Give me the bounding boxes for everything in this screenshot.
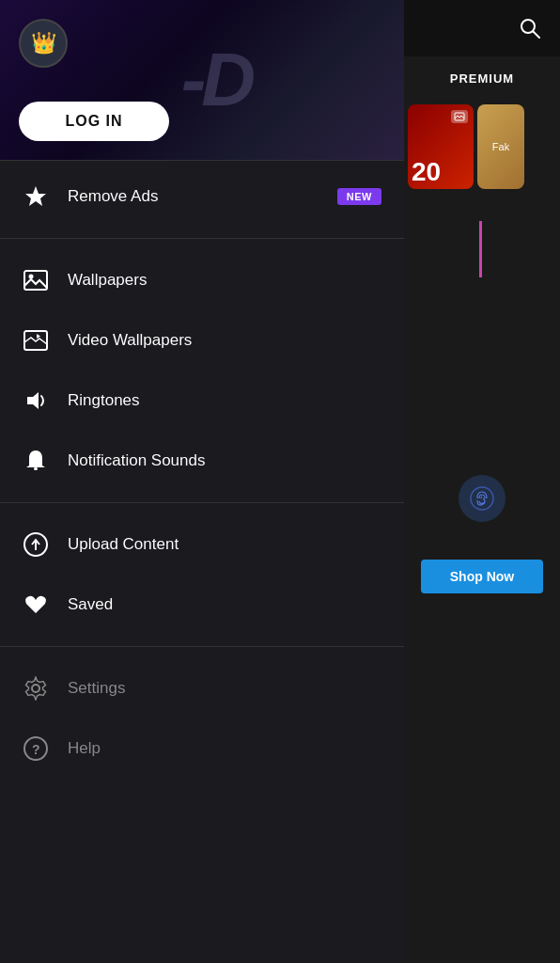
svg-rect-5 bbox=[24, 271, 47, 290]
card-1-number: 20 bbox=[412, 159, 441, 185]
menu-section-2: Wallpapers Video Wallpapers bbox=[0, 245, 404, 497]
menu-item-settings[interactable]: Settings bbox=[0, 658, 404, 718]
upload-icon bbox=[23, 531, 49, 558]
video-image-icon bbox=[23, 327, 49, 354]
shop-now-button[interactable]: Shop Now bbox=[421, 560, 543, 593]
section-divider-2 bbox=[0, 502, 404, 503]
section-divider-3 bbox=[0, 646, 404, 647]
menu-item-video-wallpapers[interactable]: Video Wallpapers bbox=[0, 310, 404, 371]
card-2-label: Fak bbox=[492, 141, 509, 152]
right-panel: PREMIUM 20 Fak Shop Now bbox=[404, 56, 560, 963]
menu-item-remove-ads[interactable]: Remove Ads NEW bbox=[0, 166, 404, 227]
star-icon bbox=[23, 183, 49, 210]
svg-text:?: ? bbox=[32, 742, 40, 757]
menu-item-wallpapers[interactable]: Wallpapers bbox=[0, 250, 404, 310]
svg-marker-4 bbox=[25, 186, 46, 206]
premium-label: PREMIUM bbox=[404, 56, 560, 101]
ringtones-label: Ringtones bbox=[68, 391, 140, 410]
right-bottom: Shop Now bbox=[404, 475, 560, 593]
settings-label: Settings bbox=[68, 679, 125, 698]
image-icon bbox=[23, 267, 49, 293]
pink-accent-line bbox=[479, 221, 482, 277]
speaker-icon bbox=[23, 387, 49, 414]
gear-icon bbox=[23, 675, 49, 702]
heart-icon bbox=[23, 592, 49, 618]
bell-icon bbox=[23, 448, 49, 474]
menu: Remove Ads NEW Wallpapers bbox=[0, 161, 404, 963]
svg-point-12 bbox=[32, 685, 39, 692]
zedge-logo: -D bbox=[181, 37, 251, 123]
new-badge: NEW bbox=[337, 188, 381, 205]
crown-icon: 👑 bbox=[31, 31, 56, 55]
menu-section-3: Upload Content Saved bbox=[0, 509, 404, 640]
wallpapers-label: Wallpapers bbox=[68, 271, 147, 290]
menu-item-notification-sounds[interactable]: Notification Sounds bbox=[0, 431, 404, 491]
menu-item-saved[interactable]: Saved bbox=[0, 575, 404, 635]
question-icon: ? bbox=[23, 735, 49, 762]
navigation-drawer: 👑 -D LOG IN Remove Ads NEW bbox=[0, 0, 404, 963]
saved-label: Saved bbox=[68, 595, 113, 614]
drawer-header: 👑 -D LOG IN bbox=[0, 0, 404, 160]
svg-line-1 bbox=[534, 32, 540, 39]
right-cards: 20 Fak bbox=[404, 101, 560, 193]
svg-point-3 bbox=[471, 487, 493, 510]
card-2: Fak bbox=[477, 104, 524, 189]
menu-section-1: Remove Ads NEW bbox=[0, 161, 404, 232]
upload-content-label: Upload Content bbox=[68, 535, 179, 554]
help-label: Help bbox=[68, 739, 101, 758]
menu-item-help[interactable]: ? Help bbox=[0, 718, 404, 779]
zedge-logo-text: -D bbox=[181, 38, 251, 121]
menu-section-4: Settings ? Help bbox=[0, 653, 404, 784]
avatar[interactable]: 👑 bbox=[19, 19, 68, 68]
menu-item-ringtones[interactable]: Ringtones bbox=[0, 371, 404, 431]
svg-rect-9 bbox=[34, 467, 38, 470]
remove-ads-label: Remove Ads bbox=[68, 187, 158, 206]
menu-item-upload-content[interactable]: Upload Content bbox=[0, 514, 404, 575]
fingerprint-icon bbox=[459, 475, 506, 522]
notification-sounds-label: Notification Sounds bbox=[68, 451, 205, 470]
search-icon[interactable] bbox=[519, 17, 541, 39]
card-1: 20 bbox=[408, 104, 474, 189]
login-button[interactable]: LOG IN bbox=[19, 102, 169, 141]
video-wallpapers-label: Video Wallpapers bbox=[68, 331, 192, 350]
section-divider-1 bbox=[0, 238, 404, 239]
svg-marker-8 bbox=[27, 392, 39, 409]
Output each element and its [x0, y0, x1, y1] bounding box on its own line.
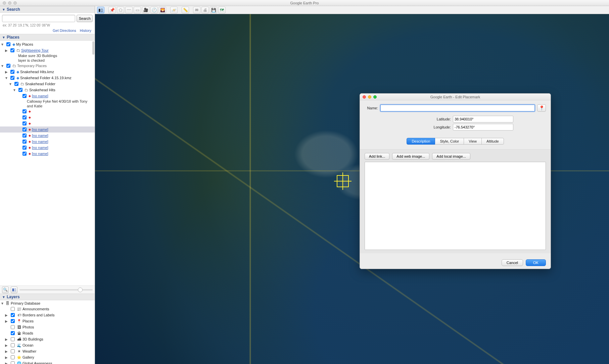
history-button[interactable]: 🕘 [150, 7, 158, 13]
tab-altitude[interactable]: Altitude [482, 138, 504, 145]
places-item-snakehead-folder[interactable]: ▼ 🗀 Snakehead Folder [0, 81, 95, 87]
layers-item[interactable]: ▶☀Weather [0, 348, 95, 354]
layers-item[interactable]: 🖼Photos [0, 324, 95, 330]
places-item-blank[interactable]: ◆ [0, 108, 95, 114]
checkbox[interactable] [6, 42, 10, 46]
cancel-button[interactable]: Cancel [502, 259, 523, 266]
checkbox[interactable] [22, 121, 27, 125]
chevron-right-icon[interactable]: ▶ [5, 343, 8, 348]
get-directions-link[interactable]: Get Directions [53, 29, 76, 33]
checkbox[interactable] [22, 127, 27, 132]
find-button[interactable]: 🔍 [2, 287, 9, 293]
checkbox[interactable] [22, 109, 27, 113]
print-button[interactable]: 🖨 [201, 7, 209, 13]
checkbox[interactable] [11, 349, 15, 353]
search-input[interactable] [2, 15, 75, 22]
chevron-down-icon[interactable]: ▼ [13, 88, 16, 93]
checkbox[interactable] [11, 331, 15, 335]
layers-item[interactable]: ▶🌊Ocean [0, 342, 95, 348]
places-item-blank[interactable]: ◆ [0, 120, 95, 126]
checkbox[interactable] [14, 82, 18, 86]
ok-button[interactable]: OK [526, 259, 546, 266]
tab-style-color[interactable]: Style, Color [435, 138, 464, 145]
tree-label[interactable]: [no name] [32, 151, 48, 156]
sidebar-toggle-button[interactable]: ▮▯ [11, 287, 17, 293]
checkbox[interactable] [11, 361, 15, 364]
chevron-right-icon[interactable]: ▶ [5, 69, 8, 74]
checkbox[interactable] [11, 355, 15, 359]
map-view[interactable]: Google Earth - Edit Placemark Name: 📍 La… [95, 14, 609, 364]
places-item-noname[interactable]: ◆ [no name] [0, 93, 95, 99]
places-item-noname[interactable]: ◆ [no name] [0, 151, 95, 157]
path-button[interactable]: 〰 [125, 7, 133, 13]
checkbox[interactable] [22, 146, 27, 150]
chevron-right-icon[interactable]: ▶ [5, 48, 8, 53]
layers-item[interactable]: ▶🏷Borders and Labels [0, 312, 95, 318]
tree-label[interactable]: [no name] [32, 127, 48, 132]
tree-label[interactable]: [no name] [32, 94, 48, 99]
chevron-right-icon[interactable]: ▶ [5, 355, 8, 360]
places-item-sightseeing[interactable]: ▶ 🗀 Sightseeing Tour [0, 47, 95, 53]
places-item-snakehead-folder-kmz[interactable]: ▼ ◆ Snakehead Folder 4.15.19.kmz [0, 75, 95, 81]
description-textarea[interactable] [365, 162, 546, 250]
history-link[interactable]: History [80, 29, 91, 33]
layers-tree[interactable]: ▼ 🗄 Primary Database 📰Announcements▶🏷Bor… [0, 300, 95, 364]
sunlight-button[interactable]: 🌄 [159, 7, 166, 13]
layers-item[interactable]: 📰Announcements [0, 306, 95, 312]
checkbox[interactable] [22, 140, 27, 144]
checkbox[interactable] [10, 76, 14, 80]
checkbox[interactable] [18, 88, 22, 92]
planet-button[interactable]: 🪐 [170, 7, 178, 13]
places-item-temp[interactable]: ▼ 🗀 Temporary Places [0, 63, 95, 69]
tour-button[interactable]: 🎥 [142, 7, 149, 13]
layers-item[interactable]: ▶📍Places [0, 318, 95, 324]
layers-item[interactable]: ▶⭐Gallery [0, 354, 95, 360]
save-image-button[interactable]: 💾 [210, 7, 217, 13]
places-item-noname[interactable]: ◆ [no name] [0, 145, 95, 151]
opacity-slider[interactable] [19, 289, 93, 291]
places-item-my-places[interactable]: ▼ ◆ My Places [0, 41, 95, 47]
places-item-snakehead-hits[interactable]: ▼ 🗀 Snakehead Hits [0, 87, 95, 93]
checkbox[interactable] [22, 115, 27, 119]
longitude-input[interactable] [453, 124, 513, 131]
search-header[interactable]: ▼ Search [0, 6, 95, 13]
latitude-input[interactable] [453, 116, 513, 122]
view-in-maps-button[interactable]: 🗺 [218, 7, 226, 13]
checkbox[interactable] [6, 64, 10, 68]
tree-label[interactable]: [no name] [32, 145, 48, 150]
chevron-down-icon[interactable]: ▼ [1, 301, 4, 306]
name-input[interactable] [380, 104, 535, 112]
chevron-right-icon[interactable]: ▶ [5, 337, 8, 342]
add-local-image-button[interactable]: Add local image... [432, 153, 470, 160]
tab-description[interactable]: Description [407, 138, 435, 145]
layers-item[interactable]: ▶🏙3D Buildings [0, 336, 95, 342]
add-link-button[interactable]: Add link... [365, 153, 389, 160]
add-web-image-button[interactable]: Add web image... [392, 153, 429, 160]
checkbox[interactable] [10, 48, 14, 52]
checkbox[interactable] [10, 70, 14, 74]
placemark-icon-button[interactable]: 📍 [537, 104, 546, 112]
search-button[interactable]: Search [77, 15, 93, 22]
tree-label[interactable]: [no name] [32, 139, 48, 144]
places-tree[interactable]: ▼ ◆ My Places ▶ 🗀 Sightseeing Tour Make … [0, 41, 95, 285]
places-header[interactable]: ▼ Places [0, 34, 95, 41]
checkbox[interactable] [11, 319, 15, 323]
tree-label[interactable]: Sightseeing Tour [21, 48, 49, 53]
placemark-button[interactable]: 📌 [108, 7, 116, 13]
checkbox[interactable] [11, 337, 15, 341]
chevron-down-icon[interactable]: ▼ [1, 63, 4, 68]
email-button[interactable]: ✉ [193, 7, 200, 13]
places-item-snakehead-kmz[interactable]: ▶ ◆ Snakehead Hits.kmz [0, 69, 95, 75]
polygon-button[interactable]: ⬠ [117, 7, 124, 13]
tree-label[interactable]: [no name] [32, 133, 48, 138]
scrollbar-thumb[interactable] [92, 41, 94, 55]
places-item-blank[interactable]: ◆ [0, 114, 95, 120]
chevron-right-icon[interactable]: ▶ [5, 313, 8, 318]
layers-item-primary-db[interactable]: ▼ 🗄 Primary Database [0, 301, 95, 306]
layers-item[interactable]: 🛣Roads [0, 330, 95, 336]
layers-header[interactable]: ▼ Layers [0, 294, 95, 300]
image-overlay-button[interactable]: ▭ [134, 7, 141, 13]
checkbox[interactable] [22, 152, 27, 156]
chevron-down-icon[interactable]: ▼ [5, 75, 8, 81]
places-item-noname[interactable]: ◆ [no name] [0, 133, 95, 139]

◇ ◇ ◇

** ASSIGNED TASK **
For every line in the data above that holds "down", return the line itself.

** SOLVED EXERCISE **
chevron-down-icon[interactable]: ▼ [13, 88, 16, 93]
chevron-down-icon[interactable]: ▼ [1, 301, 4, 306]
chevron-down-icon[interactable]: ▼ [1, 63, 4, 68]
chevron-down-icon[interactable]: ▼ [5, 75, 8, 81]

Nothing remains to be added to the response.